8. The mega-memes residing in multi-brain systems reproduce according to the laws of Darwinian evolution just like all other information. They also exert physical influences on the world, i.e. these mega-memes have a phenotype. The computer you are using to read this is an example. No one human being knows how to build a modern computer. The mega-meme that created it resides in hundreds if not thousands of brains.
9. We like to think of ourselves as the masters of ideas, that we create ideas to serve our needs. The Great Conspiracy is the hypothesis that ideas -- and in particular mega-memes distributed in large numbers of brains -- are actually using us humans to serve their needs. The internet did not come into being because we chose to build it, it came into being because the Internet is an idea that reproduces extraordinarily well.
10. Not all ideas that reproduce well have consequences that align as nicely with our human aspirations as the Internet. For example, the idea that one ought to have a lot of children is an idea that reproduces well, as is the idea that one ought to adhere to social norms and not question authority.

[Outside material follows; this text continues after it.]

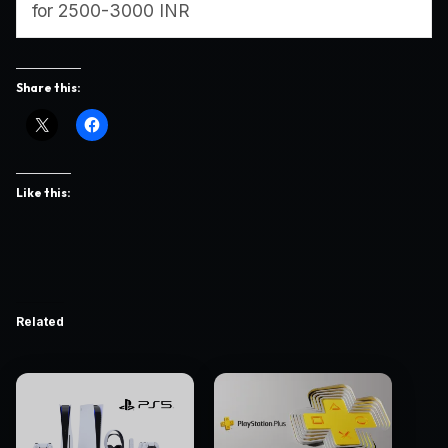
for 2500-3000 INR
Share this:
Like this:
Related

But the consequences of these ideas might not be so benign.
11. The reason that the Great Conspiracy resembles a conspiracy is because mega-memes reside in multiple brains, and the more brains they reside in the more successful they have been and are likely to continue to be. The reason they don't need to expend resources to remain hidden is that they can hide in plain sight. Any brain that realizes what is going on and rebels is simply cast out of the memetic complex (by, for example, the "phenotype" of the adherence-to-social-norms meme).
12. So one of the predictions of this theory is that no one will pay any attention to it, and I will become socially ostracized for advancing it. :-)
Whether or not you buy this, I hope it's a little clearer now why I had such a hard time rendering this idea into words.
BTW, when Dawkins introduced the concept of memes way back in the 1970's he talked about "viral memes" and the kinds of characteristics that a meme might have to reproduce well. For example, the idea that "God will reward you if you spread this idea" reproduces well because it has this "hook". The Great Conspiracy goes one step further and says that mega-memes resident in multiple brains are actually the central driving force in most human activity. Groupthink is not an aberration, but rather the primary dynamic driving the advance (for now) of civilization.